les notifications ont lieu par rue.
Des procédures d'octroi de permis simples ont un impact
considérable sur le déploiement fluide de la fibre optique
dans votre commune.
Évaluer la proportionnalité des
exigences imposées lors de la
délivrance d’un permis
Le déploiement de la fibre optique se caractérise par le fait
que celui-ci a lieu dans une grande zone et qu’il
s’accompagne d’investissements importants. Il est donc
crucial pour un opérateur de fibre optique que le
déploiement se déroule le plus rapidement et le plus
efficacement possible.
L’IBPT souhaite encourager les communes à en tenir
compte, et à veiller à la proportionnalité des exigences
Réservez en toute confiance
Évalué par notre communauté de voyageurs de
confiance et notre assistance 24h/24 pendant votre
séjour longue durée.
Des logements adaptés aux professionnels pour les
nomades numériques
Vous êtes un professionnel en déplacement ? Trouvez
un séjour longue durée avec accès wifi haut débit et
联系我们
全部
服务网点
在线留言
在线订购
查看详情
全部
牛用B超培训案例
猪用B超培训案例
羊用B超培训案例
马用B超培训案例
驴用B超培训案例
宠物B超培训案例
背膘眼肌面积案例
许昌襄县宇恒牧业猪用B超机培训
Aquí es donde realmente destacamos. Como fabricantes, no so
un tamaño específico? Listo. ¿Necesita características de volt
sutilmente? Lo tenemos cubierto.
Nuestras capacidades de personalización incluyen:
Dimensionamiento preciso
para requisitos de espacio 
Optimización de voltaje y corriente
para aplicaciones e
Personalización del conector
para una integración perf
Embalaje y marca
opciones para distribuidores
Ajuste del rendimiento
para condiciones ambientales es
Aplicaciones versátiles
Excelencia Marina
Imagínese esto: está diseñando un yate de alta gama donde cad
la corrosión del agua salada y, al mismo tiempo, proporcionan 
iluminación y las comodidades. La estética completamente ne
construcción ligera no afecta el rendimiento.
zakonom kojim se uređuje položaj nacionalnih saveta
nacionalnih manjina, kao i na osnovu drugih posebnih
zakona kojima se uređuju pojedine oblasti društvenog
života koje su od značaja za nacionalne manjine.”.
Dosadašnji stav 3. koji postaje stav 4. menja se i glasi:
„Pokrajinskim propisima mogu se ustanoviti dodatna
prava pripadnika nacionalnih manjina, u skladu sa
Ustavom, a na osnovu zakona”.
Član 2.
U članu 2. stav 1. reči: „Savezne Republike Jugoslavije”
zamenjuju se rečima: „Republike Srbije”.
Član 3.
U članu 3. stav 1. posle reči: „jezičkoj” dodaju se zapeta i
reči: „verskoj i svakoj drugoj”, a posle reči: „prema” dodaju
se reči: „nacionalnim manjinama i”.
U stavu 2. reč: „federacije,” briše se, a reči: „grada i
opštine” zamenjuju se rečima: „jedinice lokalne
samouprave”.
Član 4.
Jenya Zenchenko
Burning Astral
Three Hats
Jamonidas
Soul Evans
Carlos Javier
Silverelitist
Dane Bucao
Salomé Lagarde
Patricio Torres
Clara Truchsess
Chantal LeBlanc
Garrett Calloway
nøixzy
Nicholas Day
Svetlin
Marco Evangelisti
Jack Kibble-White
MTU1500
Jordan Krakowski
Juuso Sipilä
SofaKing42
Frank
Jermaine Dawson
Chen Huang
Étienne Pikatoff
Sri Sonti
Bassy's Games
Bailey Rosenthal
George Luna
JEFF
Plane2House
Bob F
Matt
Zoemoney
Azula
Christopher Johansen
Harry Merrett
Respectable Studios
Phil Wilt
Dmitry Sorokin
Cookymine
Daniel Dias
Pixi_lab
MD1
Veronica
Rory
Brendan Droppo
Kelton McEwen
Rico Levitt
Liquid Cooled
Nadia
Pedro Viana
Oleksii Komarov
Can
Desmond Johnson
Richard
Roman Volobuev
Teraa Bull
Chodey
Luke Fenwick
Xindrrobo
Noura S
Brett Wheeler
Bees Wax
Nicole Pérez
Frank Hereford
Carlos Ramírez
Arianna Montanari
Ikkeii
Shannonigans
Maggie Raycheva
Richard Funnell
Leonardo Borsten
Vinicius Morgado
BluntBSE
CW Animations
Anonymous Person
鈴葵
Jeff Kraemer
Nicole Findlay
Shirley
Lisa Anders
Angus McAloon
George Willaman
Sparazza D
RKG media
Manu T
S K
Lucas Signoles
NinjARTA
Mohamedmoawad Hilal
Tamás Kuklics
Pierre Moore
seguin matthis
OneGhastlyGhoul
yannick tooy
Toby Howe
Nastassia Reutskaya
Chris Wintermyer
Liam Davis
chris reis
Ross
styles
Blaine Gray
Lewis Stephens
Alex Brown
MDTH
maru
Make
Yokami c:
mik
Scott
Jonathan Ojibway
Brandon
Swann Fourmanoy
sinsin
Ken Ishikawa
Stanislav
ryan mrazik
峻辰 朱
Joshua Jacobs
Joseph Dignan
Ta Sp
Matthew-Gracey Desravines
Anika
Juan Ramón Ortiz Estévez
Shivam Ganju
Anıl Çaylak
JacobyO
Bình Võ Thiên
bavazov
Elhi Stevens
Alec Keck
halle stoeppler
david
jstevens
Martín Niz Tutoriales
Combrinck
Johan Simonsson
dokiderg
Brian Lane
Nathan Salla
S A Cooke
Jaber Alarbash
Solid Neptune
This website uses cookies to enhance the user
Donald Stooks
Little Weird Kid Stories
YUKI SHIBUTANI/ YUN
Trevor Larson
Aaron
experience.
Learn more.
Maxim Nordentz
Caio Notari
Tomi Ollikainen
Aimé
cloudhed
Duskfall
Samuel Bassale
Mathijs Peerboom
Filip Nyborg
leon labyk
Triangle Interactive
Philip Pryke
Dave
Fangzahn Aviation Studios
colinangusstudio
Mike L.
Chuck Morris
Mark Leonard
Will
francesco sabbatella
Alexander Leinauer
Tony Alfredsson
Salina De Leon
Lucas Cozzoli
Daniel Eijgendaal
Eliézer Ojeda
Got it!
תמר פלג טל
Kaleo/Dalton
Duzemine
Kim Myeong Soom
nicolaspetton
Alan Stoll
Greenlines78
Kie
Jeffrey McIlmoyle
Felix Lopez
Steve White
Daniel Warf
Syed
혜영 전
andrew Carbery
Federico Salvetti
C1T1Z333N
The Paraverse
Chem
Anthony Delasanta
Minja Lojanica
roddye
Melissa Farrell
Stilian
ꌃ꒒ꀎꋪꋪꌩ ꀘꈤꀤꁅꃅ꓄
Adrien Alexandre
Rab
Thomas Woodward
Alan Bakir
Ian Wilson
-------------------------
- _Aim of the exercise_
Print the material word for word, with nothing left out.

- _Written answer_
les notifications ont lieu par rue.
Des procédures d'octroi de permis simples ont un impact
considérable sur le déploiement fluide de la fibre optique
dans votre commune.
Évaluer la proportionnalité des
exigences imposées lors de la
délivrance d’un permis
Le déploiement de la fibre optique se caractérise par le fait
que celui-ci a lieu dans une grande zone et qu’il
s’accompagne d’investissements importants. Il est donc
crucial pour un opérateur de fibre optique que le
déploiement se déroule le plus rapidement et le plus
efficacement possible.
L’IBPT souhaite encourager les communes à en tenir
compte, et à veiller à la proportionnalité des exigences
Réservez en toute confiance
Évalué par notre communauté de voyageurs de
confiance et notre assistance 24h/24 pendant votre
séjour longue durée.
Des logements adaptés aux professionnels pour les
nomades numériques
Vous êtes un professionnel en déplacement ? Trouvez
un séjour longue durée avec accès wifi haut débit et
联系我们
全部
服务网点
在线留言
在线订购
查看详情
全部
牛用B超培训案例
猪用B超培训案例
羊用B超培训案例
马用B超培训案例
驴用B超培训案例
宠物B超培训案例
背膘眼肌面积案例
许昌襄县宇恒牧业猪用B超机培训
Aquí es donde realmente destacamos. Como fabricantes, no so
un tamaño específico? Listo. ¿Necesita características de volt
sutilmente? Lo tenemos cubierto.
Nuestras capacidades de personalización incluyen:
Dimensionamiento preciso
para requisitos de espacio 
Optimización de voltaje y corriente
para aplicaciones e
Personalización del conector
para una integración perf
Embalaje y marca
opciones para distribuidores
Ajuste del rendimiento
para condiciones ambientales es
Aplicaciones versátiles
Excelencia Marina
Imagínese esto: está diseñando un yate de alta gama donde cad
la corrosión del agua salada y, al mismo tiempo, proporcionan 
iluminación y las comodidades. La estética completamente ne
construcción ligera no afecta el rendimiento.
zakonom kojim se uređuje položaj nacionalnih saveta
nacionalnih manjina, kao i na osnovu drugih posebnih
zakona kojima se uređuju pojedine oblasti društvenog
života koje su od značaja za nacionalne manjine.”.
Dosadašnji stav 3. koji postaje stav 4. menja se i glasi:
„Pokrajinskim propisima mogu se ustanoviti dodatna
prava pripadnika nacionalnih manjina, u skladu sa
Ustavom, a na osnovu zakona”.
Član 2.
U članu 2. stav 1. reči: „Savezne Republike Jugoslavije”
zamenjuju se rečima: „Republike Srbije”.
Član 3.
U članu 3. stav 1. posle reči: „jezičkoj” dodaju se zapeta i
reči: „verskoj i svakoj drugoj”, a posle reči: „prema” dodaju
se reči: „nacionalnim manjinama i”.
U stavu 2. reč: „federacije,” briše se, a reči: „grada i
opštine” zamenjuju se rečima: „jedinice lokalne
samouprave”.
Član 4.
Jenya Zenchenko
Burning Astral
Three Hats
Jamonidas
Soul Evans
Carlos Javier
Silverelitist
Dane Bucao
Salomé Lagarde
Patricio Torres
Clara Truchsess
Chantal LeBlanc
Garrett Calloway
nøixzy
Nicholas Day
Svetlin
Marco Evangelisti
Jack Kibble-White
MTU1500
Jordan Krakowski
Juuso Sipilä
SofaKing42
Frank
Jermaine Dawson
Chen Huang
Étienne Pikatoff
Sri Sonti
Bassy's Games
Bailey Rosenthal
George Luna
JEFF
Plane2House
Bob F
Matt
Zoemoney
Azula
Christopher Johansen
Harry Merrett
Respectable Studios
Phil Wilt
Dmitry Sorokin
Cookymine
Daniel Dias
Pixi_lab
MD1
Veronica
Rory
Brendan Droppo
Kelton McEwen
Rico Levitt
Liquid Cooled
Nadia
Pedro Viana
Oleksii Komarov
Can
Desmond Johnson
Richard
Roman Volobuev
Teraa Bull
Chodey
Luke Fenwick
Xindrrobo
Noura S
Brett Wheeler
Bees Wax
Nicole Pérez
Frank Hereford
Carlos Ramírez
Arianna Montanari
Ikkeii
Shannonigans
Maggie Raycheva
Richard Funnell
Leonardo Borsten
Vinicius Morgado
BluntBSE
CW Animations
Anonymous Person
鈴葵
Jeff Kraemer
Nicole Findlay
Shirley
Lisa Anders
Angus McAloon
George Willaman
Sparazza D
RKG media
Manu T
S K
Lucas Signoles
NinjARTA
Mohamedmoawad Hilal
Tamás Kuklics
Pierre Moore
seguin matthis
OneGhastlyGhoul
yannick tooy
Toby Howe
Nastassia Reutskaya
Chris Wintermyer
Liam Davis
chris reis
Ross
styles
Blaine Gray
Lewis Stephens
Alex Brown
MDTH
maru
Make
Yokami c:
mik
Scott
Jonathan Ojibway
Brandon
Swann Fourmanoy
sinsin
Ken Ishikawa
Stanislav
ryan mrazik
峻辰 朱
Joshua Jacobs
Joseph Dignan
Ta Sp
Matthew-Gracey Desravines
Anika
Juan Ramón Ortiz Estévez
Shivam Ganju
Anıl Çaylak
JacobyO
Bình Võ Thiên
bavazov
Elhi Stevens
Alec Keck
halle stoeppler
david
jstevens
Martín Niz Tutoriales
Combrinck
Johan Simonsson
dokiderg
Brian Lane
Nathan Salla
S A Cooke
Jaber Alarbash
Solid Neptune
This website uses cookies to enhance the user
Donald Stooks
Little Weird Kid Stories
YUKI SHIBUTANI/ YUN
Trevor Larson
Aaron
experience.
Learn more.
Maxim Nordentz
Caio Notari
Tomi Ollikainen
Aimé
cloudhed
Duskfall
Samuel Bassale
Mathijs Peerboom
Filip Nyborg
leon labyk
Triangle Interactive
Philip Pryke
Dave
Fangzahn Aviation Studios
colinangusstudio
Mike L.
Chuck Morris
Mark Leonard
Will
francesco sabbatella
Alexander Leinauer
Tony Alfredsson
Salina De Leon
Lucas Cozzoli
Daniel Eijgendaal
Eliézer Ojeda
Got it!
תמר פלג טל
Kaleo/Dalton
Duzemine
Kim Myeong Soom
nicolaspetton
Alan Stoll
Greenlines78
Kie
Jeffrey McIlmoyle
Felix Lopez
Steve White
Daniel Warf
Syed
혜영 전
andrew Carbery
Federico Salvetti
C1T1Z333N
The Paraverse
Chem
Anthony Delasanta
Minja Lojanica
roddye
Melissa Farrell
Stilian
ꌃ꒒ꀎꋪꋪꌩ ꀘꈤꀤꁅꃅ꓄
Adrien Alexandre
Rab
Thomas Woodward
Alan Bakir
Ian Wilson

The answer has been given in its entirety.